Le 21 octobre, le gouvernement de la République de l’Altaï, un sujet fédéral russe d’Asie centrale situé entre le Kazakhstan et la Mongolie, a annoncé la mise en œuvre à partir de mars 2026 de mesures supplémentaires visant à limiter la consommation d’alcool. Une semaine plus tôt, le chef de la République, Andreï Tourtchak, avait déclaré que ces nouvelles restrictions visaient à réduire le taux de mortalité dans la région 1.

Ces dernières années, plusieurs dizaines de sujets fédéraux russes ont fait de la lutte contre la consommation d’alcool l’une de leurs priorités. 

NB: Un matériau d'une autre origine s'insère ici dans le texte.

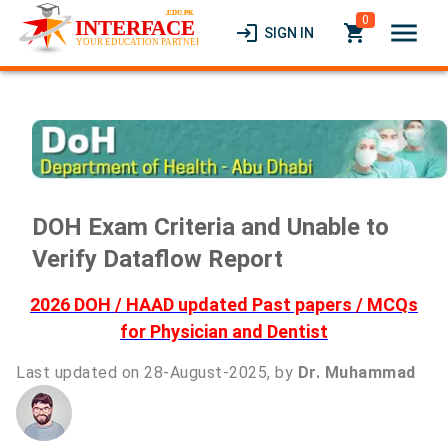
0
menu
login
local_grocery_store
SIGN IN
DOH Exam Criteria and Unable to
Verify Dataflow Report
2026 DOH / HAAD updated Past papers / MCQs
for Physician and Dentist
Last updated on 28-August-2025, by
Dr. Muhammad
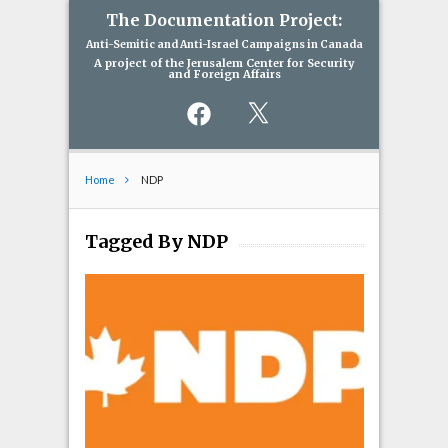
The Documentation Project:
Anti-Semitic and Anti-Israel Campaigns in Canada
A project of the Jerusalem Center for Security
and Foreign Affairs
Facebook
X
Home
NDP
Tagged By NDP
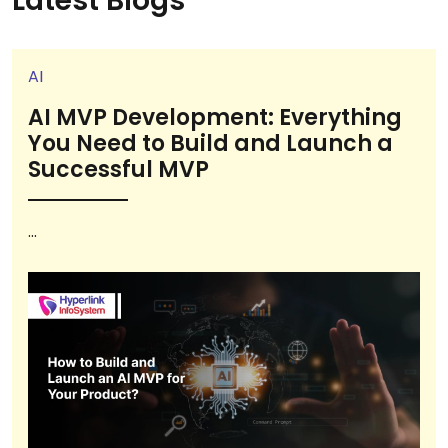
Latest Blogs
AI
AI MVP Development: Everything
You Need to Build and Launch a
Successful MVP
...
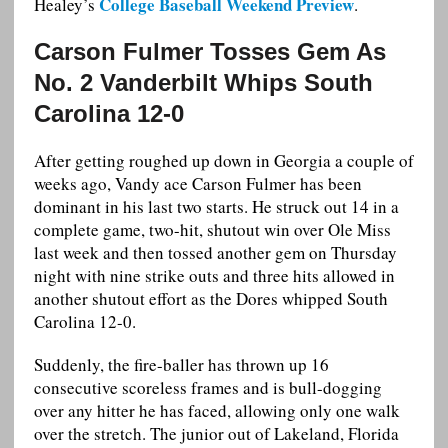
College Baseball Weekend Preview
Healey’s
.
Carson Fulmer Tosses Gem As
No. 2 Vanderbilt Whips South
Carolina 12-0
After getting roughed up down in Georgia a couple of
weeks ago, Vandy ace Carson Fulmer has been
dominant in his last two starts. He struck out 14 in a
complete game, two-hit, shutout win over Ole Miss
last week and then tossed another gem on Thursday
night with nine strike outs and three hits allowed in
another shutout effort as the Dores whipped South
Carolina 12-0.
Suddenly, the fire-baller has thrown up 16
consecutive scoreless frames and is bull-dogging
over any hitter he has faced, allowing only one walk
over the stretch. The junior out of Lakeland, Florida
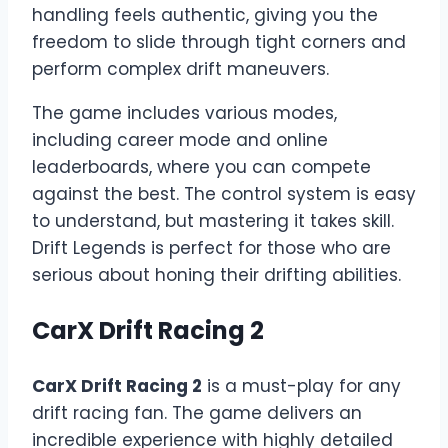
handling feels authentic, giving you the
freedom to slide through tight corners and
perform complex drift maneuvers.
The game includes various modes,
including career mode and online
leaderboards, where you can compete
against the best. The control system is easy
to understand, but mastering it takes skill.
Drift Legends is perfect for those who are
serious about honing their drifting abilities.
CarX Drift Racing 2
CarX Drift Racing 2
is a must-play for any
drift racing fan. The game delivers an
incredible experience with highly detailed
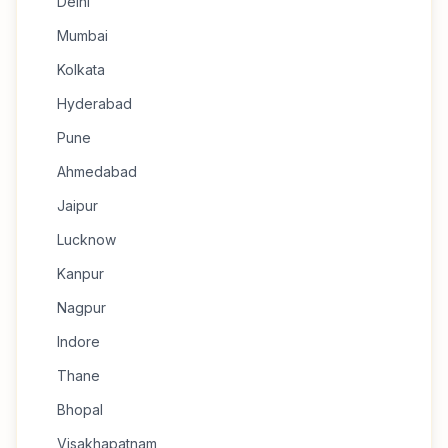
Delhi
Mumbai
Kolkata
Hyderabad
Pune
Ahmedabad
Jaipur
Lucknow
Kanpur
Nagpur
Indore
Thane
Bhopal
Visakhapatnam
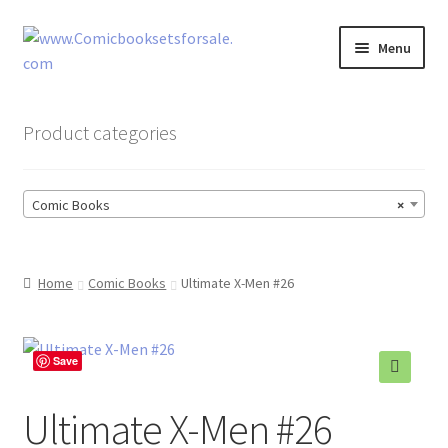
Skip
Skip
Menu
to
to
navigation
content
Zingcomix
Product categories
Comic Books
Comic Books
×
Comic Book Sets
Vintage Records
Home
Comic Books
Ultimate X-Men #26
Returns and Refunds Faq
Save
Ultimate X-Men #26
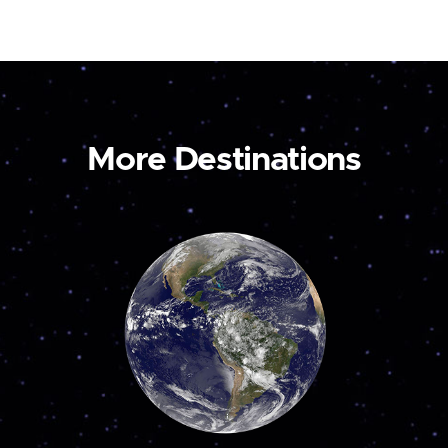
More Destinations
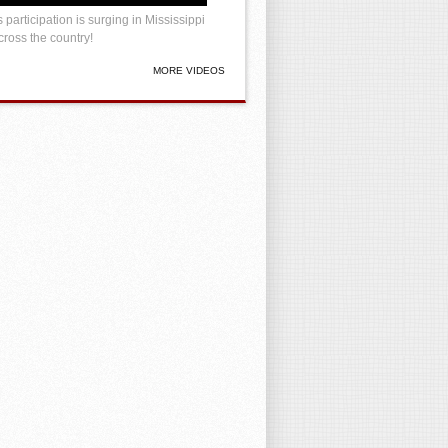
 participation is surging in Mississippi
ross the country!
MORE VIDEOS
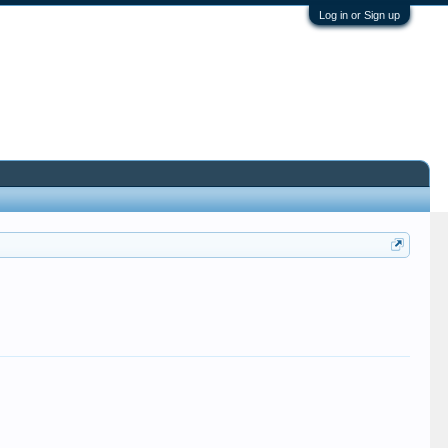
Log in or Sign up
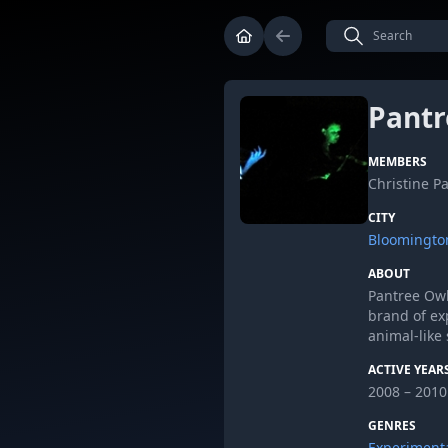
Pantr
MEMBERS
Christine P
CITY
Bloomingto
ABOUT
Pantree Owl
brand of ex
animal-like 
ACTIVE YEAR
2008 – 2010
GENRES
Experiment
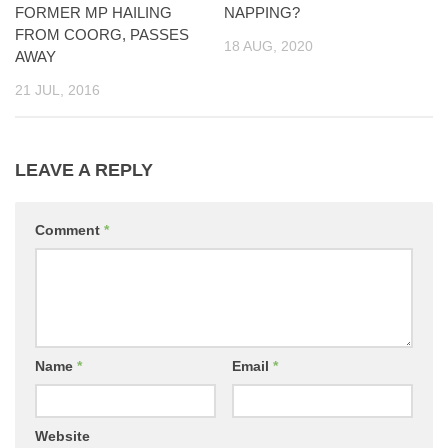
FORMER MP HAILING
NAPPING?
FROM COORG, PASSES
18 AUG, 2020
AWAY
21 JUL, 2016
LEAVE A REPLY
Comment
*
Name
*
Email
*
Website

  • Dans la République de l’Altaï, il ne sera plus possible d’acheter de l’alcool les dimanches, les jours fériés et en-dehors des plages horaires fixées pour le reste de la semaine : de 11 à 19h du lundi au jeudi, jusqu’à 16h le vendredi et 14h le samedi.
  • Les produits alcoolisés ainsi que le tabac devront être retirés des présentoirs à proximité des caisses, et des mesures seront prises pour mieux encadrer les nalivaïka (наливайка, ou débits de boissons) dans les zones résidentielles 2.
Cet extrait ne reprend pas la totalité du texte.